Big Data: Technologies, Methods, Concepts

Lecturer:

Prof. Dr. Andreas Harth

 

Details:

Lectures with exercises
4 SWS, ECTS-Studium, ECTS-Credits: 5
Language: English
Time and location:  see campo.

 

Prerequisites

No specific prerequisites are required. Some basic knowledge in databases and web technologies could be useful.

 

Contents

Big Data refers to dataset that are too large or too complex to handle in traditional data management and processing systems. The course presents an overview of methods and technologies related to the storage and processing of Big Data, including:

  • Introduction

  • Distributed Systems and Cloud Computing

  • Big Data Processing Systems, including Map/Reduce

  • Theory and Practice of NoSQL Systems

  • Knowledge Graphs

  • Data Mapping and Integration

The course concludes with an outlook on further topics, including data mining and machine learning.

Course Objectives:

The course teaches the fundamentals of Big Data, including real-world use cases, as well as current technical challenges and opportunities with Big Data. Students will learn about the foundational algorithms used in large-scale distributed systems. Further, students will learn how to make use of available technologies to store, process and integrate Big Data on cloud infrastructures and to perform data analytics tasks.
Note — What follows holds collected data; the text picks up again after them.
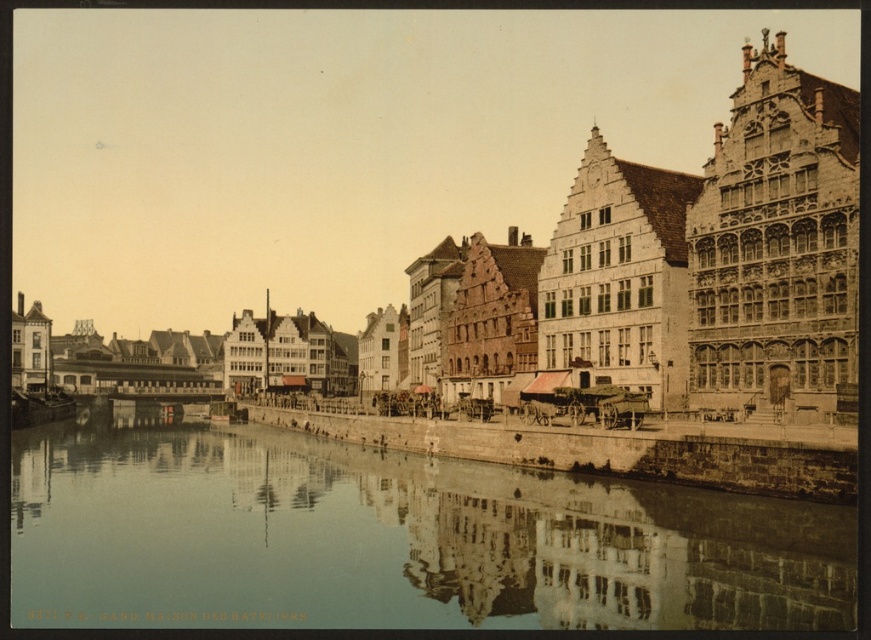 Question: Does stone building at center have a greater width compared to smooth concrete river at center?

Choices:
 (A) no
 (B) yes

Answer: (B)

Question: Is stone building at center further to the viewer compared to smooth concrete river at center?

Choices:
 (A) no
 (B) yes

Answer: (B)

Question: Which point appears closest to the camera in this image?

Choices:
 (A) (525, 506)
 (B) (309, 234)

Answer: (A)

Question: Is stone building at center in front of smooth concrete river at center?

Choices:
 (A) yes
 (B) no

Answer: (B) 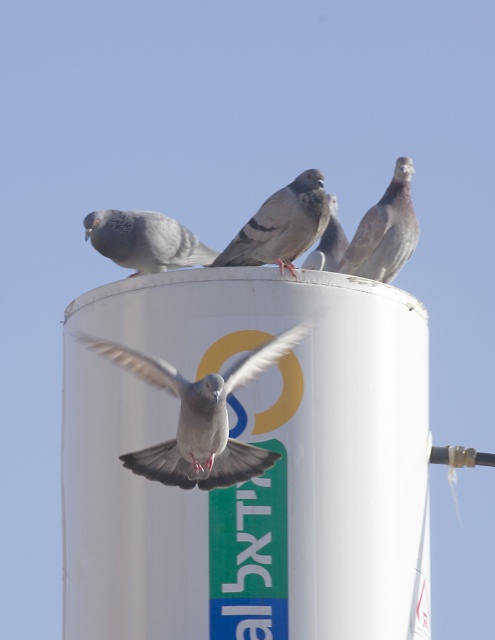 Question: Is gray matte bird at center bigger than gray matte pigeon at center?

Choices:
 (A) no
 (B) yes

Answer: (A)

Question: Considering the relative positions of gray matte pigeon at upper left and gray matte pigeon at center in the image provided, where is gray matte pigeon at upper left located with respect to gray matte pigeon at center?

Choices:
 (A) above
 (B) below

Answer: (A)

Question: Which of the following is the closest to the observer?

Choices:
 (A) gray matte bird at center
 (B) rusty feathered pigeon at upper right
 (C) gray matte pigeon at upper left
 (D) gray feathered pigeon at center

Answer: (A)

Question: Is gray matte pigeon at upper left bigger than gray matte pigeon at center?

Choices:
 (A) yes
 (B) no

Answer: (A)

Question: Which of these objects is positioned closest to the rusty feathered pigeon at upper right?

Choices:
 (A) gray matte pigeon at upper left
 (B) gray matte pigeon at center
 (C) gray matte bird at center

Answer: (B)

Question: Which of the following is the farthest from the observer?

Choices:
 (A) (368, 257)
 (B) (291, 262)
 (C) (247, 356)
 (D) (204, 248)

Answer: (D) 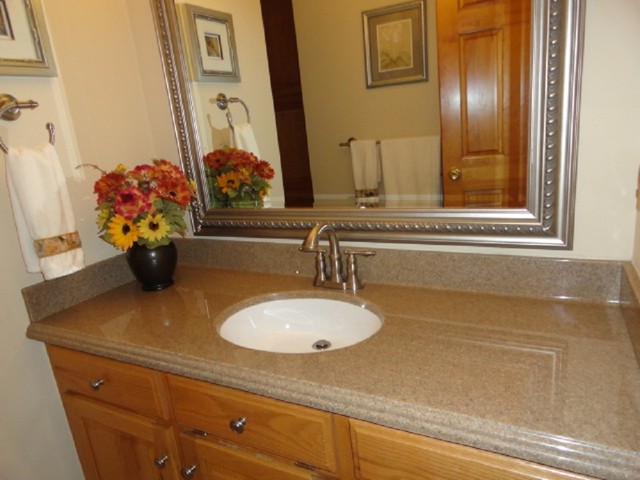 Identify the location of faucet. (312, 241). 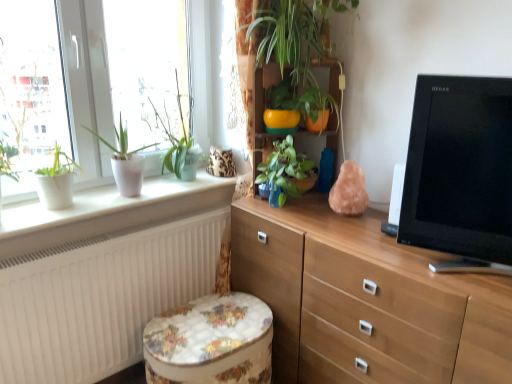 I want to click on vacant space underneath black glossy tv at right (from a real-world perspective), so click(449, 276). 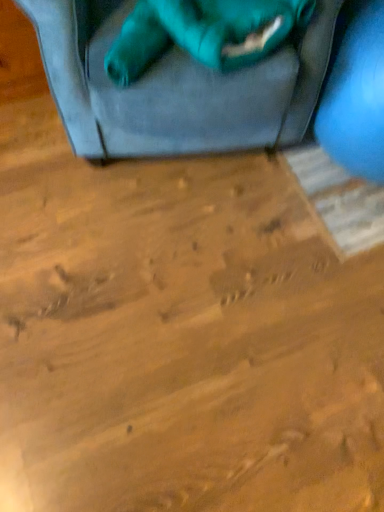 Question: Considering the positions of matte blue exercise ball at right and teal fabric cat at upper center in the image, is matte blue exercise ball at right bigger or smaller than teal fabric cat at upper center?

Choices:
 (A) big
 (B) small

Answer: (A)

Question: Is matte blue exercise ball at right inside or outside of teal fabric cat at upper center?

Choices:
 (A) outside
 (B) inside

Answer: (A)

Question: In the image, is matte blue exercise ball at right on the left side or the right side of teal fabric cat at upper center?

Choices:
 (A) right
 (B) left

Answer: (A)

Question: From a real-world perspective, is teal fabric cat at upper center positioned above or below matte blue exercise ball at right?

Choices:
 (A) above
 (B) below

Answer: (A)

Question: Is teal fabric cat at upper center in front of or behind matte blue exercise ball at right in the image?

Choices:
 (A) behind
 (B) front

Answer: (A)

Question: Looking at the image, does teal fabric cat at upper center seem bigger or smaller compared to matte blue exercise ball at right?

Choices:
 (A) big
 (B) small

Answer: (B)

Question: Is point (x=203, y=17) positioned closer to the camera than point (x=362, y=177)?

Choices:
 (A) farther
 (B) closer

Answer: (B)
The hands-on sessions include setting up a cloud environment, and querying and visualizing a large dataset.

Learning Target/Skills:

  • Explain the V’s of Big Data

  • Outline the distributed architectures used in Map/Reduce systems

  • Explain Brewer’s CAP theorem

  • Write algorithms with map and reduce functions

  • Outline the use of similarity metrics for data mapping

  • Explain steps involved in large-scale data integration and data analytics

Literature:

Jure Leskovec, Anand Rajaraman, Jeff Ullman, Mining of Massive Datasets, http://mmds.org/.

AnHai Doan, Alon Halevy, Zachary Ives, Principles of Data Integration, Morgan Kaufmann, 2012.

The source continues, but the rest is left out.